Top of DATA EXCERPTS
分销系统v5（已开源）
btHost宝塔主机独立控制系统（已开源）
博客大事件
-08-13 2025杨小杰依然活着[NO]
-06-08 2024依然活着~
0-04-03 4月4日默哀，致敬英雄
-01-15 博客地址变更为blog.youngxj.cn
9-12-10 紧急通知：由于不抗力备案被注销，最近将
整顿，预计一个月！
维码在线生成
Bottom of DATA EXCERPTS
Top of DATA EXCERPTS
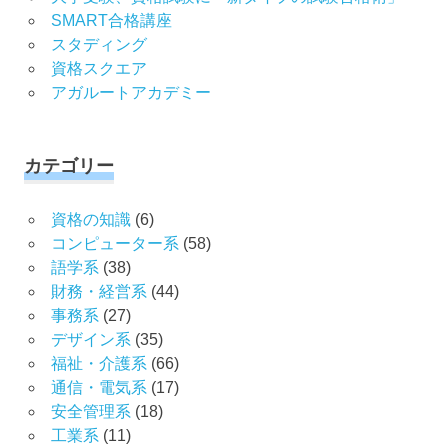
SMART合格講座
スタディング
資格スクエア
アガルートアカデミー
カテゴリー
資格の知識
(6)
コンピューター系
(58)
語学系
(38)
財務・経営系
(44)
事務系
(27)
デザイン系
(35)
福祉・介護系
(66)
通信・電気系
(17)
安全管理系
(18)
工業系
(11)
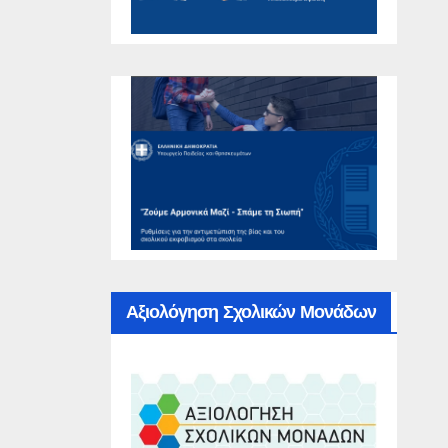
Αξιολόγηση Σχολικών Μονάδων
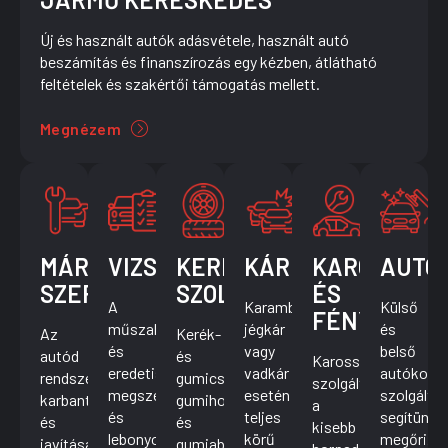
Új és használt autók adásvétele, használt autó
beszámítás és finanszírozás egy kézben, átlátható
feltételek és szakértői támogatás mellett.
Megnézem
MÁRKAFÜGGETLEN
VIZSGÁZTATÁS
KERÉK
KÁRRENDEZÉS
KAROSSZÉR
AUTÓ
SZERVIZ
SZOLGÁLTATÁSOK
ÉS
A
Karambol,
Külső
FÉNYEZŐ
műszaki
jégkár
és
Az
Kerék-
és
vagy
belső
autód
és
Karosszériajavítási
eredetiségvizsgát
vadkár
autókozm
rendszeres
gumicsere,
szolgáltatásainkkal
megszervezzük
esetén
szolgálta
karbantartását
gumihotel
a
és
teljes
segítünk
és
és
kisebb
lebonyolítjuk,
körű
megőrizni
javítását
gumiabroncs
Bottom of DATA EXCERPTS
### DIRECTIONS FOR THIS TASK
Quote the listing above, but only from the line that shows "Karosszériajavítási" through the line that shows "gumiabroncs".

### REPLY TO THE EXERCISE
Karosszériajavítási
eredetiségvizsgát
vadkár
autókozm
rendszeres
gumicsere,
szolgáltatásainkkal
megszervezzük
esetén
szolgálta
karbantartását
gumihotel
a
és
teljes
segítünk
és
és
kisebb
lebonyolítjuk,
körű
megőrizni
javítását
gumiabroncs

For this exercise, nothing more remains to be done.